Então, meu Comandante, hoje estaremos em Belém ... |
OS VELHOS
MARINHEIROS
(Jorge Amado)
Episódio Nº 123
Parecia preocupado e inqui eto o amável passageiro. Agarrava-se ao
comandante como se necessitasse de uma presença a impedi-lo de pensar, de ficar
só com problemas e angústias. Acompanhou-o em seu passeio:
- Então, meu Comandante, hoje estaremos
em Belém do GrãoPará.. .
- Às três da tarde, doutor Morais -
consultou o relógio, eram sete da manhã: - Daqui
a oito horas...
- Foi uma boa viagem, agradável.
- Pacífica, a mais pacífica de quantas
comandei.
- Pacífica? - interrogou-se o advogado.
- Teria sido?
- Ora, e por quê? Não caíram temporais,
nem furacão.
- Talvez tenham acontecido outros
temporais... Nas almas dos passageiros, Comandante.
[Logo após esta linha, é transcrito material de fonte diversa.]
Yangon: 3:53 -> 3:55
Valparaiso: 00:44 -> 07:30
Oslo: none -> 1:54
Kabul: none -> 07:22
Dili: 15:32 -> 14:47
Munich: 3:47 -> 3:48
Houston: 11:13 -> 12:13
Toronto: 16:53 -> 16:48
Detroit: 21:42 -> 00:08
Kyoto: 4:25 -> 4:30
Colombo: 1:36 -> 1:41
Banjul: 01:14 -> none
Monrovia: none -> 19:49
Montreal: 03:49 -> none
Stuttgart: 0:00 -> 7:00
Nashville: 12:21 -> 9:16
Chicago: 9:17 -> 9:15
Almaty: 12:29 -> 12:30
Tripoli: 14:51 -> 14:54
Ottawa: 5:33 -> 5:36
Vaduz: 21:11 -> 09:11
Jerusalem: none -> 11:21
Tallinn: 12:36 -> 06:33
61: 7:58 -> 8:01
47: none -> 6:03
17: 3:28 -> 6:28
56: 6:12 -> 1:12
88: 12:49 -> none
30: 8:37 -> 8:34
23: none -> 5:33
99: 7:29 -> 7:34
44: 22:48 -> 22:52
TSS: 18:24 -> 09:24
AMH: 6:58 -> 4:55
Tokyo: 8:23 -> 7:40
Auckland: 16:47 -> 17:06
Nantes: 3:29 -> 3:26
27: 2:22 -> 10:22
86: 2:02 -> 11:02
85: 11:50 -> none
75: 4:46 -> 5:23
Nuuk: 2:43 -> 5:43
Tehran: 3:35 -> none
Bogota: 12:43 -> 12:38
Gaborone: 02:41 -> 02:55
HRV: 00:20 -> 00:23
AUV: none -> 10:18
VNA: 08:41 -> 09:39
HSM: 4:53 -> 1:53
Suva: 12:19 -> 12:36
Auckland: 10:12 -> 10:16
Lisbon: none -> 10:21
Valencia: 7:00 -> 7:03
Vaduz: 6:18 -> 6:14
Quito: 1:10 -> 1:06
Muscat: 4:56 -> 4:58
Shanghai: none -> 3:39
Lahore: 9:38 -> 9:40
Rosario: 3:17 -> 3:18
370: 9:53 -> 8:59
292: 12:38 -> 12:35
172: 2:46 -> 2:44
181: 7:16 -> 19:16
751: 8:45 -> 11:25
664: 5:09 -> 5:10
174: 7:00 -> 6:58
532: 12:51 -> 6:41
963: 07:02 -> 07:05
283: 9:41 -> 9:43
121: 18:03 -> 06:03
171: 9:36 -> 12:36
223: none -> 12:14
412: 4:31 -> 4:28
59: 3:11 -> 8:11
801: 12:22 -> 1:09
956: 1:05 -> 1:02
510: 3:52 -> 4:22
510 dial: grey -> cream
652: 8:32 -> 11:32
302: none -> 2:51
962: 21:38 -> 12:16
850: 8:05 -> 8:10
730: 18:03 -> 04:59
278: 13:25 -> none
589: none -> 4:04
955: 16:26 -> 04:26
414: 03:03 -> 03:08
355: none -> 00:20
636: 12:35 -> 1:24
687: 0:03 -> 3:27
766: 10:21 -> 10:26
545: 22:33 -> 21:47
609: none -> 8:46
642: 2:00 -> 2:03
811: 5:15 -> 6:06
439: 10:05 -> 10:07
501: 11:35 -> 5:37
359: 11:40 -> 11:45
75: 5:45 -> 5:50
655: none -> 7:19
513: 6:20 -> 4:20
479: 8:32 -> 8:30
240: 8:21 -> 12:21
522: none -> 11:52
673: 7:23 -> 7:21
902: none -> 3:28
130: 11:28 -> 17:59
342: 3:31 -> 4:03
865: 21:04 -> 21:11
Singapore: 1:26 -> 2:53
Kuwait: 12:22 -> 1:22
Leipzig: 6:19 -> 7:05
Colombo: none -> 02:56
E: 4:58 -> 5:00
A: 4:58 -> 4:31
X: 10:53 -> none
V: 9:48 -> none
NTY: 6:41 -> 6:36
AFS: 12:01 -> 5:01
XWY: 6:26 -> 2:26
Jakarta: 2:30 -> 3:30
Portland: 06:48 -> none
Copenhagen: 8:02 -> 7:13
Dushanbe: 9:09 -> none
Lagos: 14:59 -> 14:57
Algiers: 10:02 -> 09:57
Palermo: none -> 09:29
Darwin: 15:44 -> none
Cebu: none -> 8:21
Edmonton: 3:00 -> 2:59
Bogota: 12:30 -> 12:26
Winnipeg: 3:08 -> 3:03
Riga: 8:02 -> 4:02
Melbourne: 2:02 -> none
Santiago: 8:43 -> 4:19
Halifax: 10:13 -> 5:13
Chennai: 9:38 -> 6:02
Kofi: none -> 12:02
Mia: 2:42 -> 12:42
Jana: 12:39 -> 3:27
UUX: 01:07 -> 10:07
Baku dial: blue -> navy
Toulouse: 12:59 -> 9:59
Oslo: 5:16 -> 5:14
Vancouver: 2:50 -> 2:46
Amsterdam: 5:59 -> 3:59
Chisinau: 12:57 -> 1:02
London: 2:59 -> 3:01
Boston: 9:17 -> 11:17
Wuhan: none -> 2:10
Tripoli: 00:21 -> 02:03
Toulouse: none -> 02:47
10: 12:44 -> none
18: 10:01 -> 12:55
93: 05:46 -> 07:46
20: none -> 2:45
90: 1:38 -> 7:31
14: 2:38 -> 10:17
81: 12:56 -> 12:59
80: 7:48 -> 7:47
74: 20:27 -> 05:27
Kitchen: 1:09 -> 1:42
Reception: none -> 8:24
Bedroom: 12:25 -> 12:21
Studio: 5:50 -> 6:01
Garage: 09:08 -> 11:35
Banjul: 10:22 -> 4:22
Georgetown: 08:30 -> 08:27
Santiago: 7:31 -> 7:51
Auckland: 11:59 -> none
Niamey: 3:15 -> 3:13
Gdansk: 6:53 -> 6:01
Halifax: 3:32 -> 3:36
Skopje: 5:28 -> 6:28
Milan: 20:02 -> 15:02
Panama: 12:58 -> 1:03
Seria uma indirecta aos seus amores com
Clotilde? Talvez maliciosa, querendo insinuar possíveis intimidades sexuais,
bandalheiras no convés, como as dele, Dr. Firmino, com a moça mameluca?
- Quanto a mim, doutor, portei-me sempre
com extrema correcção. E se algum sentimento me assaltou foi decente e puro,
com a mais honrada das intenções.
Seria uma insinuação do comandante aos
seus bordejos com Moema, os passeios na coberta à luz da lua, as conversas a
sós no tombadilho, o abandono dos demais passageiros nas ruas de Fortaleza?
Não podia o advogado esperar passassem
despercebidas, sem malévolos comentários, sua intimidade com a moça, aquele
proibido idílio. Que iria ocorrer agora, quando chegassem a Belém?
Deixar de vê-la, sabia ser-lhe impossível, ela
penetrara fundo no seu sangue, aquela virgem louca e impudica, não tinha cabeça
para outro pensamento, olhos de ver outra paisagem além do seu rosto, nada mais
desejava no mundo senão tê-la como mulher, ao menos uma vez.
Mesmo se tivesse de matar-se e matá-la
depois, para não suportar a vergonha e o remorso, o choro da esposa, o espanto
da filha já mocinha. Por que esse comandante não tomava do leme de seu navio e
não mudava a rota singrando para o mar-oceano, partindo sem rumo numa viagem de
nunca terminar?
Deu-lhe, tão desesperado estava, a
necessidade de ser mau, como a vingar-se de seu aflito dilema. Certamente Tilde
Chilique, a Grande Baqueana de Coração Ferido (fora ao desdobrar sua teoria
predilecta que tudo começara com Moema), nada dissera ao enamorado comandante
daquele ridículo assunto de seu casamento. Contar-lhe-ia, assim talvez ficasse
mais leve seu angustiado coração.
- E que sentimentos senão de honra pode
abrigar seu peito, Comandante? Vai casar-se, imagino. E vai casar-se muito bem,
em família digna da melhor consideração. Sou amigo do irmão de Clotilde, ele
é...
Interrompeu-o bruscamente o comandante:
- Por favor, não continue. - Bem
gostaria de saber aqueles detalhes guardados tão avaramente por Clô. Mas
prometera, e sua promessa era sagrada. - Não desejo ouvir nem uma só palavra
sobre a família de Clô, de Clotilde. Nem sobre ela...
- Mas, por quê? Ia lhe contar coisas que
só a enaltecem.
- Agradeço-lhe. Mas fiz um juramento e
não desejo rompê-lo. E, para evitar qualquer outra indiscrição do advogado,
pretextou ocupações, deixou-o só na porta de seu desgraçado desespero.